1) Definitions. As used in this Plan, the following terms have the following meanings:

 

(a) “Administrator” means the Board or a committee appointed by the Board.

 

(b) “Affiliate” means a “parent” or “subsidiary” corporation, as defined in Sections 425(e) and 425(f), respectively, of the Code.

 

(c) “Board” means the Board of Directors of the Company.

 

(d) “Code” means the Internal Revenue Code of 1986, as amended.

 

(e) “Company” means Entegris, Inc., a Minnesota corporation.

 

(f) “Director” means a member of the Board.

 

(g) “Effective Date” means the date this Plan is approved by the Company’s stockholders.

 

(h) “Eligible Director” means a Director who is not also an employee of the Company or of an Affiliate.

 

(i) “Exchange Act” means the Securities Exchange Act of 1934, as amended.

 

(j) “Grant Date” means the date on which an Option is granted.

 

(k) “Option” means an option to purchase stock as described in Section 5(a) hereof. An Option granted under this Plan is a nonstatutory option to purchase Stock which does not meet the requirements set forth in Section 422 of the Code.

 

(l) “Option Agreement” means a written agreement evidencing an Option, in form satisfactory to the Company, duly executed on behalf of the Company and delivered to and executed by an Optionee.

 

(m) “Optionee” means an Eligible Director who has been granted an Option.

 

(n) “Plan” means this Entegris, Inc. Outside Directors’ Option Plan.

 

(o) “Restricted Stock Award” means an award of shares of the Company’s Stock subject to forfeiture and transfer restrictions as determined by the Administrator, evidenced by a signed written agreement between the Company and the Eligible Director setting forth the terms and conditions of the Restricted Stock Award.

 

(p) “Securities Act” means the Securities Act of 1933, as amended.

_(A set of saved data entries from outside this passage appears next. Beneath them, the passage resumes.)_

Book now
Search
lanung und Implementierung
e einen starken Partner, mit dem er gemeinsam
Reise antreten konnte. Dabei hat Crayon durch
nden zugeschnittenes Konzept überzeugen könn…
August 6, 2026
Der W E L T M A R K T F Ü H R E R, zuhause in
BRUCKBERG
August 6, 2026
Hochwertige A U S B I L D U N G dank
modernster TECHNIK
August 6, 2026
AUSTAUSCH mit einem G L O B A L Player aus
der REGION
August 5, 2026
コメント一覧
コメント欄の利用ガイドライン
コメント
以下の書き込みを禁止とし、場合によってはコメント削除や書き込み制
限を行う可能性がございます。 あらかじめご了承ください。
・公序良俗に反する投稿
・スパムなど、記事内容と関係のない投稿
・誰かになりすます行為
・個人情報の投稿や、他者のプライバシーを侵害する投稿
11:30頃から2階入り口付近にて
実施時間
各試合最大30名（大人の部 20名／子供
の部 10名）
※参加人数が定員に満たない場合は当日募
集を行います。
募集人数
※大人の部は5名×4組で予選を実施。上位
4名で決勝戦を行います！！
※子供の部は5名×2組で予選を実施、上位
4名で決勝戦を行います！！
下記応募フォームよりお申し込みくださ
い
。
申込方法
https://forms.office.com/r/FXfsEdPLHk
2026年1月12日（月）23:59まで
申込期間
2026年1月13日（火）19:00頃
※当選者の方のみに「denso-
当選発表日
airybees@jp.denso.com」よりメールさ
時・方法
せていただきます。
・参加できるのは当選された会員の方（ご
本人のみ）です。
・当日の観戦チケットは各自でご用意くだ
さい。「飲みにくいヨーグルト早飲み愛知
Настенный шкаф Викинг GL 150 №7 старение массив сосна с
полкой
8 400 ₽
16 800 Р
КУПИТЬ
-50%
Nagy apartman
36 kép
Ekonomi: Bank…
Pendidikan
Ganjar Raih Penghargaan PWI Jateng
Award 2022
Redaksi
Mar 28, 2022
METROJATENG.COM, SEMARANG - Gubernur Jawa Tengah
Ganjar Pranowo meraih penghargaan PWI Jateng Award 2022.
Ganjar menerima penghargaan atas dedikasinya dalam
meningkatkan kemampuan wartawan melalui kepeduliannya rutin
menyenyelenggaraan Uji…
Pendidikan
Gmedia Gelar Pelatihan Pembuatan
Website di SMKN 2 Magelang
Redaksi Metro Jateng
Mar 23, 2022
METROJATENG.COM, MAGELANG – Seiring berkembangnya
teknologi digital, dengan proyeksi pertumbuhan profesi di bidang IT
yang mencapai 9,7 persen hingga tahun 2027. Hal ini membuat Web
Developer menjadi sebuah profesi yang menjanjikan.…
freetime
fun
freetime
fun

(q) “Stock” means the Common Stock, $.01 par value, of the Company.

 

(r) “Subscription Agreement” means a written agreement, in form satisfactory to the Company, duty executed by the Company and an Optionee who has an Option to purchase Stock.

 

(s) “Voting Shares” means the outstanding shares of the Company entitled to vote for the election of directors.

 

2) Purposes of the Plan. The purposes of this Plan are to attract and retain the best available candidates for the Board, to provide additional equity incentives to Eligible Directors through their participation in the growth value of the Stock and to promote the success of the Company’s business. To accomplish the foregoing objectives, this Plan provides a means whereby Eligible Directors will receive Options to purchase Stock or Restricted Stock Awards.

 

3) Stock Subject to the Plan. The maximum number of shares of Stock that may be issued pursuant to the Plan upon the exercise of Options or the grant of Restricted Stock Awards is five hundred thousand (500,000). [Note: Due to the Company’s two-for-one stock split effected in March 2000, the number of shares authorized hereunder was automatically increased to 1,000,000.] The shares of Stock covered by the portion of any Option or Restricted Stock Award that expires or otherwise terminates unexercised under this Plan shall become available again for grant. The number of shares of Stock covered by Options or Restricted Stock Awards is subject to adjustment in accordance with Section 5(h).

 

4) Administration. The Administrator shall have the authority to grant Options or Restricted Stock Awards upon the terms and conditions of this Plan, and to determine all other matters relating to this Plan. The Administrator may delegate ministerial duties to such employees of the Company as it deems proper. All questions of interpretation and application of this Plan shall be determined by the Administrator, and such determinations shall be final and binding on all Persons.

 

5) Terms and Conditions of Options.

 

(a) Grant of Option and Restricted Stock Awards - Options and Restricted Stock Awards shall be granted pursuant to this Plan as follows:

 

1) Grant on Date of Adoption - On the date that this Plan is adopted by the Company’s Board of Directors, and subject to subsequent shareholder approval, an Option for fifteen thousand (15,000) shares of Stock shall be granted to each Eligible Director.

 

2) Grant to Directors Joining the Board – Each Outside Director shall be automatically granted an Option (an “Initial Grant”) to purchase 15,000 shares on the date on which such person first becomes a Director, whether through election by the shareholders of the Company or appointment by the Board of Directors.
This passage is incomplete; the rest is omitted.